Por otro lado y como muestra de un comportamiento contrario al de la solidaridad, en un contexto influenciado por la ansiedad de información durante esta crisis, se ha presentado una creciente y abrumadora difusión de noticias e informaciones falsas o mal intencionadas en las redes sociales. A pesar de que las noticias falsas han existido siempre en la historia de la humanidad, debido a la propia psicología humana, en esta oportunidad han crecido exponencialmente. Son mensajes en forma de texto, de imágenes o videos con contenido falso o engañoso y atractivo, articulados de manera deliberada para que sean percibidos como verdad.

Los hay de todo tipo.
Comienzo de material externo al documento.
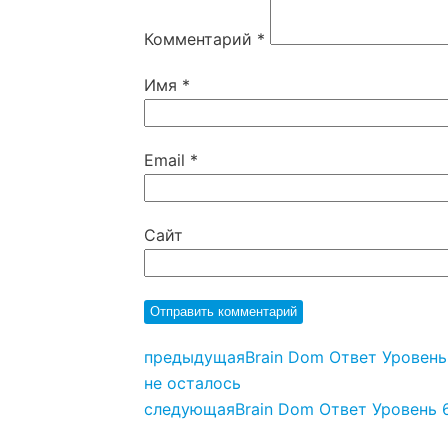
Комментарий
*
Имя
*
Email
*
Сайт
предыдущая
Brain Dom Ответ Уровень
не осталось
следующая
Brain Dom Ответ Уровень 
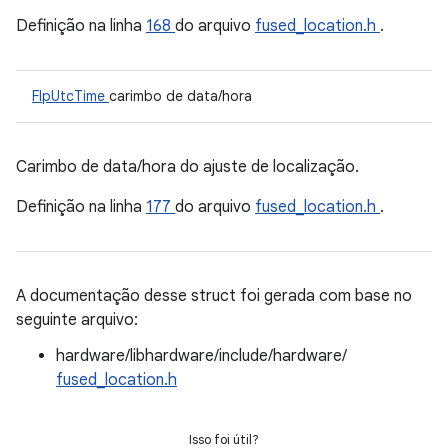
Definição na linha
168
do arquivo
fused_location.h
.
FlpUtcTime
carimbo de data/hora
Carimbo de data/hora do ajuste de localização.
Definição na linha
177
do arquivo
fused_location.h
.
A documentação desse struct foi gerada com base no
seguinte arquivo:
hardware/libhardware/include/hardware/
fused_location.h
Isso foi útil?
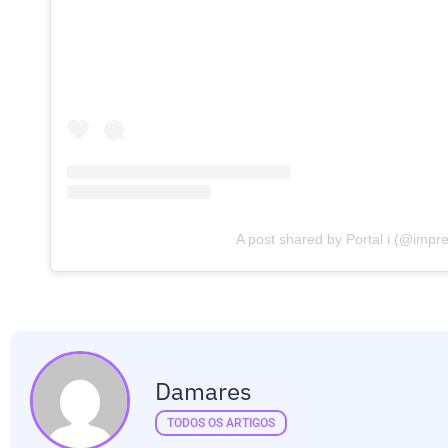
A post shared by Portal i (@impre
Damares
TODOS OS ARTIGOS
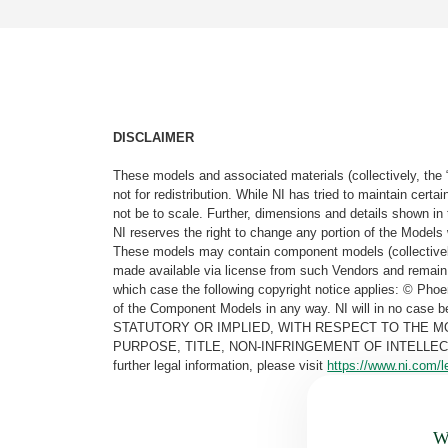
DISCLAIMER
These models and associated materials (collectively, the 
not for redistribution. While NI has tried to maintain cer
not be to scale. Further, dimensions and details shown in 
NI reserves the right to change any portion of the Models 
These models may contain component models (collectively
made available via license from such Vendors and remain 
which case the following copyright notice applies: © Ph
of the Component Models in any way. NI will in no cas
STATUTORY OR IMPLIED, WITH RESPECT TO THE M
PURPOSE, TITLE, NON-INFRINGEMENT OF INTELLE
further legal information, please visit
https://www.ni.com/l
Wa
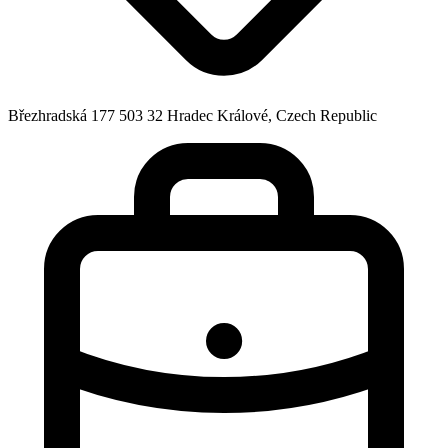
Březhradská 177 503 32 Hradec Králové, Czech Republic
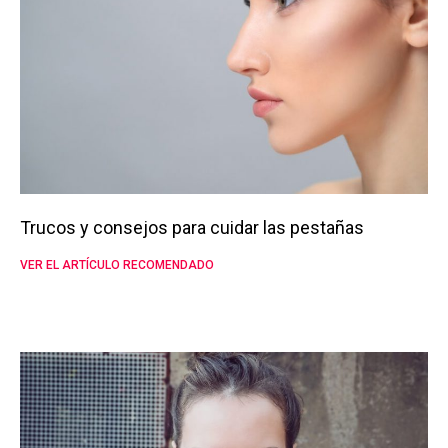
Trucos y consejos para cuidar las pestañas
VER EL ARTÍCULO RECOMENDADO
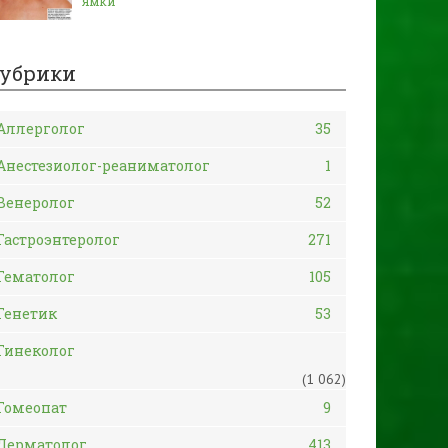
ямки
убрики
Аллерголог
35
Анестезиолог-реаниматолог
1
Венеролог
52
Гастроэнтеролог
271
Гематолог
105
Генетик
53
Гинеколог
(1 062)
Гомеопат
9
Дерматолог
413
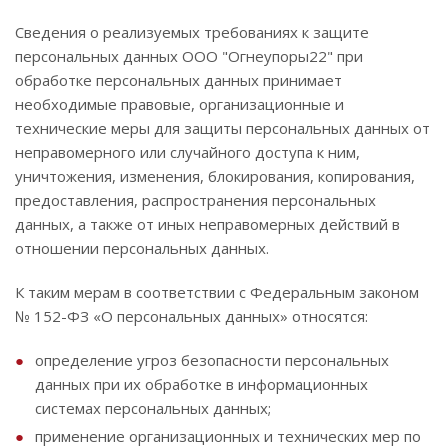
Сведения о реализуемых требованиях к защите
персональных данных ООО "Огнеупоры22" при
обработке персональных данных принимает
необходимые правовые, организационные и
технические меры для защиты персональных данных от
неправомерного или случайного доступа к ним,
уничтожения, изменения, блокирования, копирования,
предоставления, распространения персональных
данных, а также от иных неправомерных действий в
отношении персональных данных.
К таким мерам в соответствии с Федеральным законом
№ 152-ФЗ «О персональных данных» относятся:
определение угроз безопасности персональных
данных при их обработке в информационных
системах персональных данных;
применение организационных и технических мер по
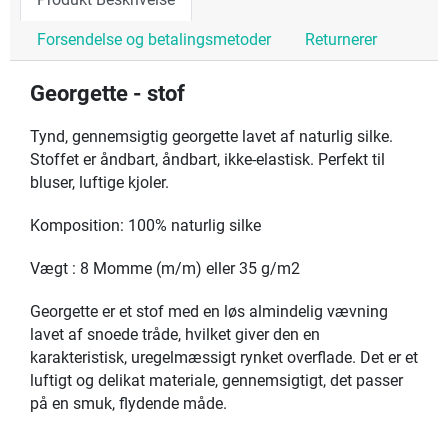
Produkt Beskrivelse
Forsendelse og betalingsmetoder
Returnerer
Georgette - stof
Tynd, gennemsigtig georgette lavet af naturlig silke.
Stoffet er åndbart, åndbart, ikke-elastisk. Perfekt til
bluser, luftige kjoler.
Komposition: 100% naturlig silke
Vægt : 8 Momme (m/m) eller 35 g/m2
Georgette er et stof med en løs almindelig vævning
lavet af snoede tråde, hvilket giver den en
karakteristisk, uregelmæssigt rynket overflade. Det er et
luftigt og delikat materiale, gennemsigtigt, det passer
på en smuk, flydende måde.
Desde los videos con mensajes de supuestos expertos, que creen que saben más de lo que saben, exponiendo exóticas teorías y fórmulas de mágicos tratamientos para sanar en forma inmediata a los enfermos con el Covid-19, hasta informaciones de supuestos hechos, algunos esotéricos, que están ocurriendo o van a ocurrir pasando por arriesgadas invitaciones a desconocer las recomendaciones de las autoridades sanitarias competentes, nacionales e internacionales.

Las motivaciones de los que emiten o propagan estas informaciones falsas también son de diversa naturaleza. Algunos lo hacen porque disfrutan ver como crecen sus seguidores y como se multiplica la reproducción de su información, otros por interés ideológico, otros para desacreditar organizaciones científicas, gobiernos o sistemas políticos y otros para crear más pánico e incertidumbre. 

Según investigación realizada por MIT, se estima que las noticias falsas se comparten un 70% más que las noticias reales y se propagan a una mayor velocidad. Otro estudio independiente realizado con usuarios de redes sociales demostró que cerca del 70% de las personas no sabe distinguir entre una información veraz y una noticia falsa o engañosa. En general, las personas comparten todo, o casi todo, lo que les llega de personas de su entorno y a su vez una gran cantidad de personas han compartido previamente el mismo mensaje o lo harán con los múltiples grupos a los que pertenecen en las redes sociales, sin verificar su veracidad o validez.

Las noticias falsas pueden llegar a ser muy destructivas. Algunos estudios especializados han comprobado que pueden afectar el sistema inmunológico, crean ansiedad, perjudican la salud mental y debilitan las defensas de las personas. Seguramente Avicena, padre de la medicina moderna, tenía suficiente sustento científico cuando dijo que el 50% de una enfermedad está en la mente. 

La recomendación más conveniente para todos es actuar en forma responsable, evitando ser utilizados como idiotas útiles para cumplir los objetivos y motivaciones de los originadores de las noticias falsas, engañosas y mal intencionadas. Para lograrlo, antes de difundir o compartir una información por las redes sociales debemos contrastarla, desconfiando de las noticias tendenciosas o con algún sesgo y verificando otras fuentes y medios de comunicación. Nos corresponde pues poner en práctica el distanciamiento informativo y alejarnos de la información con dudosa procedencia.

Es evidente que necesitamos aprender a utilizar la enorme cantidad de información que recibimos. Solo así podremos tener comportamientos positivos que contribuyan a mitigar los impactos psicosociales negativos de este virus que invade la aldea global y nos tiene en crisis sanitaria, social y económica.